Engineering measures have helped to reduce road accident injury and fatality rates dramatically. However, further gains may be achieved by understanding the way people behave and their underlying attitudes. TRL’s human factors team researches all types of road users, including motorcyclists, pedestrians, cyclists, children and disabled people.
Our experts use complex models to better understand what can be done to influence human behaviour in transport systems.
Human factors (also known as ergonomics) is about people, products, systems and environments and how they impact on each other. TRL has pioneered many of the world's transport-related human factors studies that have improved our transport system in everyday life from research into impairment from alcohol, recreational drugs and fatigue to the design and specification of the vehicles and systems we see on our roads and railways. Experts from TRL contribute to national and international panels on ergonomics and many of our researchers are world-recognised experts. TRL's research background, consultancy, staff and facilities have a truly outstanding reputation, unique and unrivalled in the transport sector.

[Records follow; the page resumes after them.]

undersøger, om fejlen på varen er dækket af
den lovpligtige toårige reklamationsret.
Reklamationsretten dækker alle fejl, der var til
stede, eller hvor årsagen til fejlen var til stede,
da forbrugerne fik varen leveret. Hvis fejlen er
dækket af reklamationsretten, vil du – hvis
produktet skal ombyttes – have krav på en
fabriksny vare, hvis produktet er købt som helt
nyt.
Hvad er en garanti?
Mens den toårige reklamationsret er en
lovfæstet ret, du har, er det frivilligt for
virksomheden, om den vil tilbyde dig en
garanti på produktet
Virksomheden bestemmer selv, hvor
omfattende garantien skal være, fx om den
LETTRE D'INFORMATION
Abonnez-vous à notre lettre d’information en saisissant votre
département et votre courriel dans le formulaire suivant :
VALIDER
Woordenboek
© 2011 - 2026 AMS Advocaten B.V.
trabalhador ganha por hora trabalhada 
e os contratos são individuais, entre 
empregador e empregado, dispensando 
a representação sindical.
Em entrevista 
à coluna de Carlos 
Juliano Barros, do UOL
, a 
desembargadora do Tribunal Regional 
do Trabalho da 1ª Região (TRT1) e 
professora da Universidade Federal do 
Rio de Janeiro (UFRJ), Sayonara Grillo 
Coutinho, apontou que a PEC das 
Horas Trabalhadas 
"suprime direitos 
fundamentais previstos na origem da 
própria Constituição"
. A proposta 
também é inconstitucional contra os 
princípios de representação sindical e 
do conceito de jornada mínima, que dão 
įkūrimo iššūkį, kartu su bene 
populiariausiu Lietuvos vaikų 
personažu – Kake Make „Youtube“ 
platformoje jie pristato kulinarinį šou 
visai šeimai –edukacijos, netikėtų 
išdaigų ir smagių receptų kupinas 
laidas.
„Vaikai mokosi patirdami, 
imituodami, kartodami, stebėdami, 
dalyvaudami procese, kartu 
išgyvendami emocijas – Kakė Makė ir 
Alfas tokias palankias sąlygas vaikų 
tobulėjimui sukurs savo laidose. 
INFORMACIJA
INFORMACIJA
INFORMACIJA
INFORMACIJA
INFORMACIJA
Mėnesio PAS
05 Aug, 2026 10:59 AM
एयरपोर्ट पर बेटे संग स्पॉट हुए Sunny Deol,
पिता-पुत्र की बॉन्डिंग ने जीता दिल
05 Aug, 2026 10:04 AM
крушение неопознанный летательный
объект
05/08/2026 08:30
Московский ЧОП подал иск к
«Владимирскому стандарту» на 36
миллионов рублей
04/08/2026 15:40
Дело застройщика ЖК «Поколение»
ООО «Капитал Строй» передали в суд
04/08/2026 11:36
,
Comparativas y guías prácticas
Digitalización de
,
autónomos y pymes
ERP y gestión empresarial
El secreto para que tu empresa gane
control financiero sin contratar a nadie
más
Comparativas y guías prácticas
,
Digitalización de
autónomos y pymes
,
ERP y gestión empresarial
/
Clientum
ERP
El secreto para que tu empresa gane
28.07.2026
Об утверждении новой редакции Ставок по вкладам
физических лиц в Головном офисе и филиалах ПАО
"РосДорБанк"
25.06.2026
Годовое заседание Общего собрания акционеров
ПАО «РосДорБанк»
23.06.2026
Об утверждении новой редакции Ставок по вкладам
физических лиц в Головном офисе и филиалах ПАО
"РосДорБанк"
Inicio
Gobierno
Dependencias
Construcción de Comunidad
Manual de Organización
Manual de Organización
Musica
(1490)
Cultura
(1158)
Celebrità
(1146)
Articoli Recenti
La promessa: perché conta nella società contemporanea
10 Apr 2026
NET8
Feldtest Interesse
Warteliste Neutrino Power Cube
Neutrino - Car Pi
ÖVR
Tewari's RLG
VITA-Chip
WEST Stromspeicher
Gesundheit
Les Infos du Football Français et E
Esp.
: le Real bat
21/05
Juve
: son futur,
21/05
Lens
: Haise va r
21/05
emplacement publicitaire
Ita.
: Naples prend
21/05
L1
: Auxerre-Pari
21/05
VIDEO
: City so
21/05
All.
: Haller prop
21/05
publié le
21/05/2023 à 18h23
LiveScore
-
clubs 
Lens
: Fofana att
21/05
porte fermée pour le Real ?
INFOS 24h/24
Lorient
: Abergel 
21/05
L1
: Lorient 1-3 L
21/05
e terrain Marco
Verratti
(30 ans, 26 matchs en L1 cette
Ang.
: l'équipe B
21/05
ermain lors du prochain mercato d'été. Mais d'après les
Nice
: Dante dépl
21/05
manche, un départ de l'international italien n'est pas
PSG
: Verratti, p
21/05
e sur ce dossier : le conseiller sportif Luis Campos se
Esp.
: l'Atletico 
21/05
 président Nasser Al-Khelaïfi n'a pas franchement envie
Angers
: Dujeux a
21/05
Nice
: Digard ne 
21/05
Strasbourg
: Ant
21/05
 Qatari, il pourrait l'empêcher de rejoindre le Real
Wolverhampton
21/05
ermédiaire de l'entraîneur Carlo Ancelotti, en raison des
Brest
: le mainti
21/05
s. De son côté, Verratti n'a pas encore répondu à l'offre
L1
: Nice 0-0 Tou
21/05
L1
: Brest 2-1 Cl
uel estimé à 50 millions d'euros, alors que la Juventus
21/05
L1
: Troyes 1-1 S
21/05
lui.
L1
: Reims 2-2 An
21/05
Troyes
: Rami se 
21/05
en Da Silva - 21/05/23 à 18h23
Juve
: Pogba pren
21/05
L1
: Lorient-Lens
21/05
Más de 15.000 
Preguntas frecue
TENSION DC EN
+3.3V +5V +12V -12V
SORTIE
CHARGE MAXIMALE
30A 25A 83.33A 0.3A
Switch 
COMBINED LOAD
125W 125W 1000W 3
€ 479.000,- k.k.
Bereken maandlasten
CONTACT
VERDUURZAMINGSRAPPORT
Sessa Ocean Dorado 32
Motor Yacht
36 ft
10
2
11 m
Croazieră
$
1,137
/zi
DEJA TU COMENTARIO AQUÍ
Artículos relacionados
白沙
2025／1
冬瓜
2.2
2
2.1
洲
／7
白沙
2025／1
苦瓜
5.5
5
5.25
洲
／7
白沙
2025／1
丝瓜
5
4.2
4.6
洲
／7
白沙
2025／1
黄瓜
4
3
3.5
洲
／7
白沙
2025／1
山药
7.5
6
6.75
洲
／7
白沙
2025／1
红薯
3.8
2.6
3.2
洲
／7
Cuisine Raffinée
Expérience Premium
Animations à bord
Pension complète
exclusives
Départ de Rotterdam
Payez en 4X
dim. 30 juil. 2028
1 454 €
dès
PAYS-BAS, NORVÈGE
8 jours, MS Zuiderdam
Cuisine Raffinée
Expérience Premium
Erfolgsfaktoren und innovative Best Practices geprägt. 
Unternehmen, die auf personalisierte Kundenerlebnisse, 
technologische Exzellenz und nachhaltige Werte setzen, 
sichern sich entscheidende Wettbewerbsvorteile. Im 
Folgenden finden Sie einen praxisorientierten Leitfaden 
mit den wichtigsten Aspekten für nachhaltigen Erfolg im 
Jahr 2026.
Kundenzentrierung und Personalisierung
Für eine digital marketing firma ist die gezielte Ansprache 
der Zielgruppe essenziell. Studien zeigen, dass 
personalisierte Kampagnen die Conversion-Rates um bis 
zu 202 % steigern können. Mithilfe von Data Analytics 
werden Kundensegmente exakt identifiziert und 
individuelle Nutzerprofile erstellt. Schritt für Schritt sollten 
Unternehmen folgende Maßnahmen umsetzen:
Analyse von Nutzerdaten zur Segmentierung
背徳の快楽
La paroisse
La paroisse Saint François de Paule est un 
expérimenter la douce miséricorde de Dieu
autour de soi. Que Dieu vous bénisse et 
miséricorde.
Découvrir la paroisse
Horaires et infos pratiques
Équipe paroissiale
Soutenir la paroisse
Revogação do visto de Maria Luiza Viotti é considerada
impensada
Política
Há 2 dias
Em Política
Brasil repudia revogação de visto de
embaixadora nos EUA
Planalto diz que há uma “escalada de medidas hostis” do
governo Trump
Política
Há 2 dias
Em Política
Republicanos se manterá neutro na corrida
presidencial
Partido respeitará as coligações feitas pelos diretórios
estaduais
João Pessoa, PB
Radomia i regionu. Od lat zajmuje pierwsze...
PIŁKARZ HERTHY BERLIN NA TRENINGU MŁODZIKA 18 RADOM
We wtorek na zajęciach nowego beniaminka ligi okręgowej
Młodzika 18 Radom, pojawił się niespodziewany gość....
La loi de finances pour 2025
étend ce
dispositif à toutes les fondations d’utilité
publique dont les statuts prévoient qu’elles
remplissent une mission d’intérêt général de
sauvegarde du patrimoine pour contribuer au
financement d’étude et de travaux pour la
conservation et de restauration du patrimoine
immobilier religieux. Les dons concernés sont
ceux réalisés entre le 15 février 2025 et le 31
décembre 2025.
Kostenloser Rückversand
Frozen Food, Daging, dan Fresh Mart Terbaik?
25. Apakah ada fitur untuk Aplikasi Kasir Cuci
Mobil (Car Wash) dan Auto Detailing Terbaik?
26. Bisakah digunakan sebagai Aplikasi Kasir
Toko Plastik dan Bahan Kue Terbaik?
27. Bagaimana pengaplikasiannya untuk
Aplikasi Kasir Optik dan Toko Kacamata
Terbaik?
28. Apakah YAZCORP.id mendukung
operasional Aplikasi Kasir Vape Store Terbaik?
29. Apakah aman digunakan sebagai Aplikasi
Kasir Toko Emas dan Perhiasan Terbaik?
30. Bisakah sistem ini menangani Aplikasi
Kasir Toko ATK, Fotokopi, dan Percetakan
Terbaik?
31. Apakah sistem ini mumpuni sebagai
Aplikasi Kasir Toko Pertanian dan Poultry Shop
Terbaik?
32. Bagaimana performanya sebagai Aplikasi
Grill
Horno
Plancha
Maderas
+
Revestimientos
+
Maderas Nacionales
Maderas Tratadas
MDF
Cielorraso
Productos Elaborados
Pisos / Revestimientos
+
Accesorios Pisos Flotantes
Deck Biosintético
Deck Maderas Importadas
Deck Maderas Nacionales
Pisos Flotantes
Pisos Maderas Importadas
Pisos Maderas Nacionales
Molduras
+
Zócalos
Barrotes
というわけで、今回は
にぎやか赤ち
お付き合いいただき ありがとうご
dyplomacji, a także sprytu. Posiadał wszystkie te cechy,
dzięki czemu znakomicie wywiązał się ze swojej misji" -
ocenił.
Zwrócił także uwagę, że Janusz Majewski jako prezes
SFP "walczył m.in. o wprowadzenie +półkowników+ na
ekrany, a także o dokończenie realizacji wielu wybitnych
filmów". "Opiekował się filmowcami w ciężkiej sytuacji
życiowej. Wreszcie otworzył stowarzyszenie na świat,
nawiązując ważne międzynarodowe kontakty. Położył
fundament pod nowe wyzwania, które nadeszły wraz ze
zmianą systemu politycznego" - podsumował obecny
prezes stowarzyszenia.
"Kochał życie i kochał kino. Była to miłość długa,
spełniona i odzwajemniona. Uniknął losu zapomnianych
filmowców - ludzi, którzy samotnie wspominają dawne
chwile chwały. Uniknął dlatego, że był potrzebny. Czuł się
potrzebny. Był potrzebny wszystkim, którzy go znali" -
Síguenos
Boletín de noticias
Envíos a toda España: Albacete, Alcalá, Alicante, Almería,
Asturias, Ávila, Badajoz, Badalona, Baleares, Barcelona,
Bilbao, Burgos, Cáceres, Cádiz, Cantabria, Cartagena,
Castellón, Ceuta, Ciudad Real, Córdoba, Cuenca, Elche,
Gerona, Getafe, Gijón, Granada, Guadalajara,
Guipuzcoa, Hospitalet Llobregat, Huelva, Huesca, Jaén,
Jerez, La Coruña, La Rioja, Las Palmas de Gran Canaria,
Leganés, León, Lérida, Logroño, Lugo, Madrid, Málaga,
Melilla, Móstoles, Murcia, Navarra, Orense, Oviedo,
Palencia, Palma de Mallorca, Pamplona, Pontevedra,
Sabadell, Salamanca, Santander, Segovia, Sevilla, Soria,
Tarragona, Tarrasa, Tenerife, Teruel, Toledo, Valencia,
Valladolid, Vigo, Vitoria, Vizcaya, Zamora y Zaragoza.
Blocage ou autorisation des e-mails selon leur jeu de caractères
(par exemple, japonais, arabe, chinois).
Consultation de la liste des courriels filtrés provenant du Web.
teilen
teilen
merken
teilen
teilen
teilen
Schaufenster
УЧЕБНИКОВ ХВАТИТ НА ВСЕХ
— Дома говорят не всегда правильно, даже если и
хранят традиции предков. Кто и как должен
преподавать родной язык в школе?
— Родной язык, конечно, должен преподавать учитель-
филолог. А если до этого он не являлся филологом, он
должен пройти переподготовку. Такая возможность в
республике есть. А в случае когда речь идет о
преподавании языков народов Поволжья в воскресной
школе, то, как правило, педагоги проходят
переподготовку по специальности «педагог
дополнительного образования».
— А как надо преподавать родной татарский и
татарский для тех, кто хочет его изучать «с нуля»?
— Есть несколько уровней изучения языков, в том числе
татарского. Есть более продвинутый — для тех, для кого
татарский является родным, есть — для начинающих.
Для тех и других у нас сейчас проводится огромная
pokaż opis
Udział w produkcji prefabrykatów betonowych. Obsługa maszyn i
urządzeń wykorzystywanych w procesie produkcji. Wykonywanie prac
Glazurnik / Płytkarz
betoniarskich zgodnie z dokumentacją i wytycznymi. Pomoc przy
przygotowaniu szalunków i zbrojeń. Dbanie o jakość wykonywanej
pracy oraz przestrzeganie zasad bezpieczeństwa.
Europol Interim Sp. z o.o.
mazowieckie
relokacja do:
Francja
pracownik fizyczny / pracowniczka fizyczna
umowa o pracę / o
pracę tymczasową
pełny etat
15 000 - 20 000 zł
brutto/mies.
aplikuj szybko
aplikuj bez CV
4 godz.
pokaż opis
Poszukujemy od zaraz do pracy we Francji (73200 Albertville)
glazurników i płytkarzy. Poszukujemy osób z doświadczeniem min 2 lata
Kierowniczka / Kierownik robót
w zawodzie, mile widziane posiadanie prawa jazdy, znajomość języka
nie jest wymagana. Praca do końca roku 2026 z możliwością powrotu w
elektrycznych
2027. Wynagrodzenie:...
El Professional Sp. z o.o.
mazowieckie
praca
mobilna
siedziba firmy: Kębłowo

The Human Factors team at TRL has carried out research into road user behaviour and performance, including distraction, impairment due to ageing, fatigue, medications or drugs, driver interaction with the road environment and in-vehicle system design. In addition, the team has been involved in studies of human error in the context of safety critical systems as well as physical ergonomics projects focussing on postural risk and task efficiency.
Our research into texting whilst driving, for example, utilised our driving simulator to measure the impact of writing, sending and reading a text message on driving performance. The effects of engaging in such behaviour were benchmarked against known driving impairments such as drunk and drug driving, demonstrating the extent to which texting whilst driving is distracting.
In addition, TRL's human factors specialists regularly make contributions to international standards and guidelines e.g., TRL provides expert representation to the main ISO group responsible for development and maintenance of human factors standards related to ITS in vehicle systems. TRL recognises that research on the Human Machine Interface (HMI) is becoming more and more important as vehicles and their systems become smarter. TRL experts also represent the UK on the eSafety Working Group on HMI who are tasked with further development of the European Statement of Principles on the design of IVIS.